Task item: Among the records below, find each line that includes the string "Обратная" and copy it.

Input data:
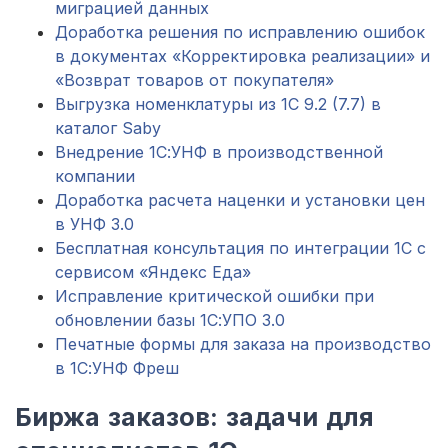
миграцией данных
Доработка решения по исправлению ошибок
в документах «Корректировка реализации» и
«Возврат товаров от покупателя»
Выгрузка номенклатуры из 1С 9.2 (7.7) в
каталог Saby
Внедрение 1С:УНФ в производственной
компании
Доработка расчета наценки и установки цен
в УНФ 3.0
Бесплатная консультация по интеграции 1С с
сервисом «Яндекс Еда»
Исправление критической ошибки при
обновлении базы 1С:УПО 3.0
Печатные формы для заказа на производство
в 1С:УНФ Фреш
Биржа заказов: задачи для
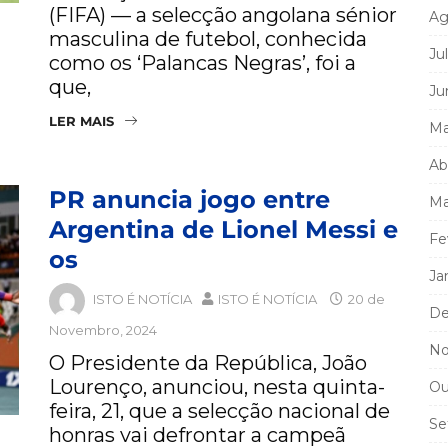
(FIFA) — a selecção angolana sénior
Ag
masculina de futebol, conhecida
Ju
como os ‘Palancas Negras’, foi a
que,
Ju
LER MAIS
Ma
Ab
PR anuncia jogo entre
Ma
Argentina de Lionel Messi e
Fe
os
Ja
ISTO É NOTÍCIA
ISTO É NOTÍCIA
20 de
De
Novembro, 2024
No
O Presidente da República, João
Lourenço, anunciou, nesta quinta-
Ou
feira, 21, que a selecção nacional de
Se
honras vai defrontar a campeã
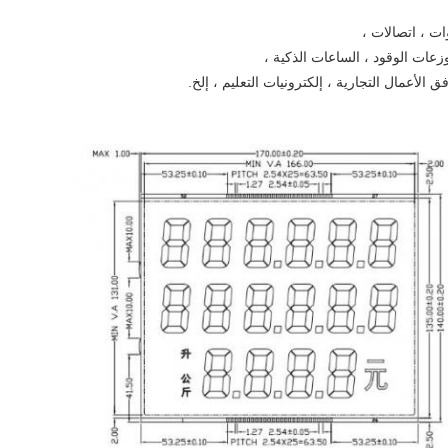
ات ، اتصالات ،
موزعات الوقود ، الساعات الذكية ،
 الأعمال التجارية ، إلكترونيات التعليم ، إلخ.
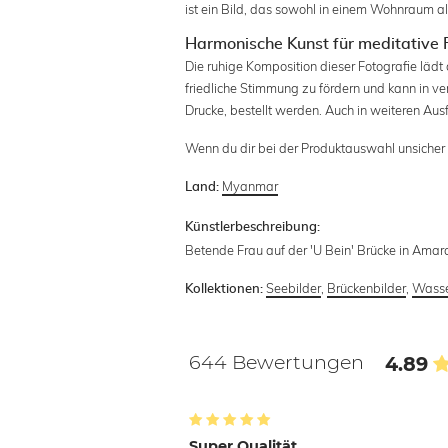
ist ein Bild, das sowohl in einem Wohnraum 
Harmonische Kunst für meditative
Die ruhige Komposition dieser Fotografie lädt
friedliche Stimmung zu fördern und kann in v
Drucke, bestellt werden. Auch in weiteren Ausf
Wenn du dir bei der Produktauswahl unsicher b
Myanmar
Land:
Künstlerbeschreibung:
Betende Frau auf der 'U Bein' Brücke in Am
Seebilder
,
Brückenbilder
,
Wasse
Kollektionen:
644 Bewertungen
4.89
Super Qualität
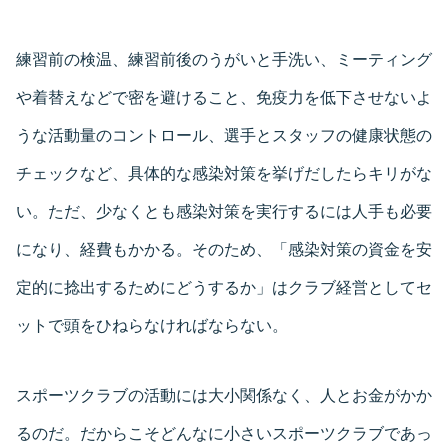
練習前の検温、練習前後のうがいと手洗い、ミーティング
や着替えなどで密を避けること、免疫力を低下させないよ
うな活動量のコントロール、選手とスタッフの健康状態の
チェックなど、具体的な感染対策を挙げだしたらキリがな
い。ただ、少なくとも感染対策を実行するには人手も必要
になり、経費もかかる。そのため、「感染対策の資金を安
定的に捻出するためにどうするか」はクラブ経営としてセ
ットで頭をひねらなければならない。
スポーツクラブの活動には大小関係なく、人とお金がかか
るのだ。だからこそどんなに小さいスポーツクラブであっ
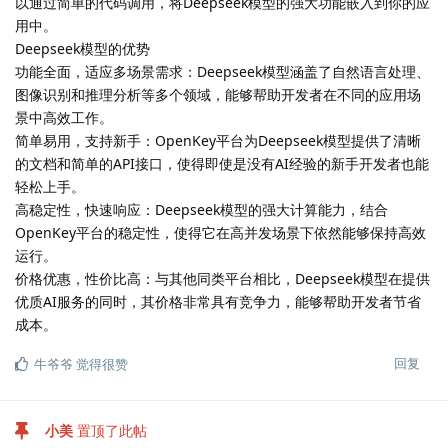
以通过简单的代码调用，将Deepseek模型的强大功能嵌入到你的应
用中。
Deepseek模型的优势
功能全面，适应多场景需求：Deepseek模型涵盖了自然语言处理、
图像识别和推理分析等多个领域，能够帮助开发者在不同的应用场
景中高效工作。
简单易用，支持新手：OpenKey平台为Deepseek模型提供了清晰
的文档和简单的API接口，使得即使是没有AI经验的新手开发者也能
轻松上手。
高稳定性，快速响应：Deepseek模型的强大计算能力，结合
OpenKey平台的稳定性，使得它在高并发场景下依然能够保持高效
运行。
价格优惠，性价比高：与其他同类平台相比，Deepseek模型在提供
优质AI服务的同时，其价格非常具有竞争力，能够帮助开发者节省
成本。
回复
牛爷爷
觉得很赞
小美
置顶了此帖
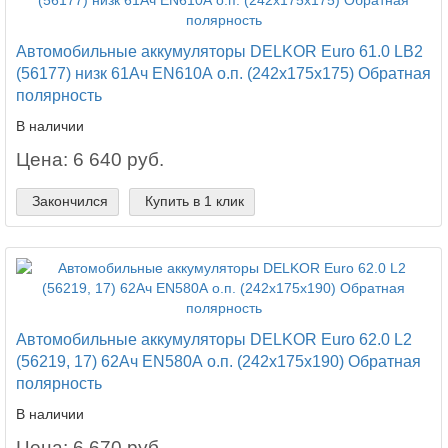
Автомобильные аккумуляторы DELKOR Euro 61.0 LB2
(56177) низк 61Ач EN610А о.п. (242х175х175) Обратная
полярность
В наличии
Цена: 6 640 руб.
Закончился
Купить в 1 клик
Автомобильные аккумуляторы DELKOR Euro 62.0 L2
(56219, 17) 62Ач EN580А о.п. (242х175х190) Обратная
полярность
В наличии
Цена: 6 670 руб.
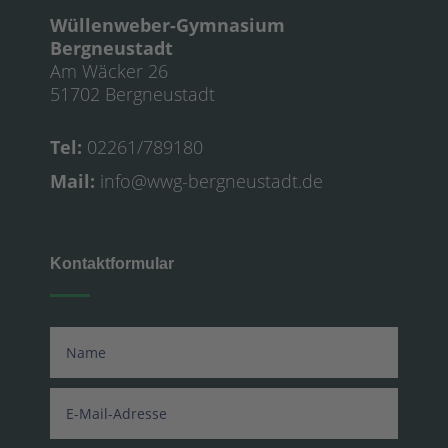
Wüllenweber-Gymnasium
Bergneustadt
Am Wäcker 26
51702 Bergneustadt
Tel:
02261/789180
Mail:
info@wwg-bergneustadt.de
Kontaktformular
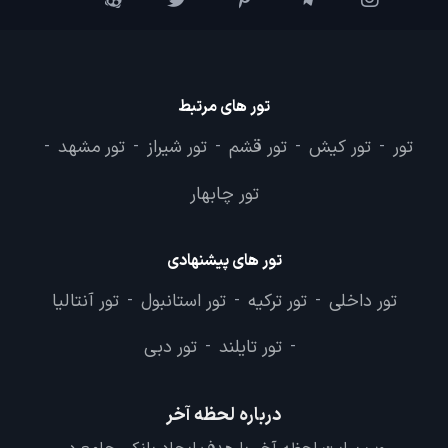
تور های مرتبط
تور
تور کیش
تور قشم
تور شیراز
تور مشهد
-
-
-
-
-
تور چابهار
تور های پیشنهادی
تور داخلی
تور ترکیه
تور استانبول
تور آنتالیا
-
-
-
تور تایلند
تور دبی
-
-
درباره لحظه آخر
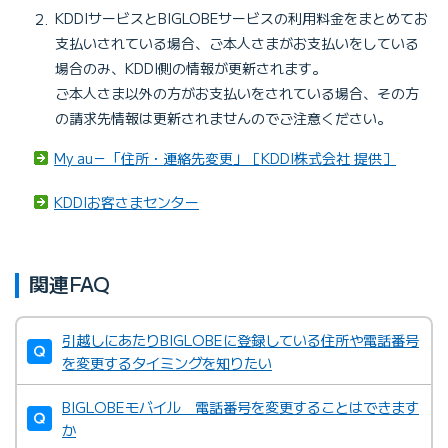
KDDIサービスとBIGLOBEサービスの利用料金をまとめてお
支払いされている場合、ご本人さまがお支払いをしている
場合のみ、KDDI側の情報が更新されます。
ご本人さま以外の方がお支払いをされている場合、その方
の請求先情報は更新されませんのでご注意ください。
My au－「住所・連絡先変更」［KDDI株式会社 提供］
KDDIお客さまセンター
関連FAQ
引越しにあたりBIGLOBEに登録している住所や電話番号
を変更するタイミングを知りたい
BIGLOBEモバイル 電話番号を変更することはできます
か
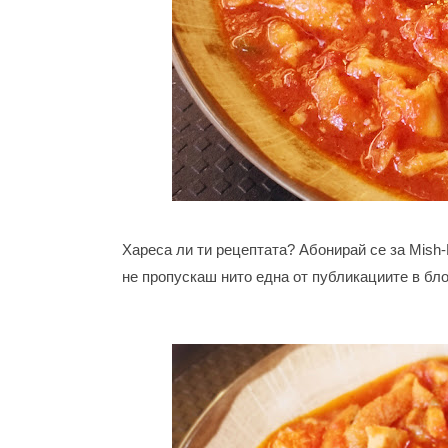
Хареса ли ти рецептата? Абонирай се за Mish
не пропускаш нито една от публикациите в бло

Response to this exercise:
(56177) низк 61Ач EN610А о.п. (242х175х175) Обратная
(56219, 17) 62Ач EN580А о.п. (242х175х190) Обратная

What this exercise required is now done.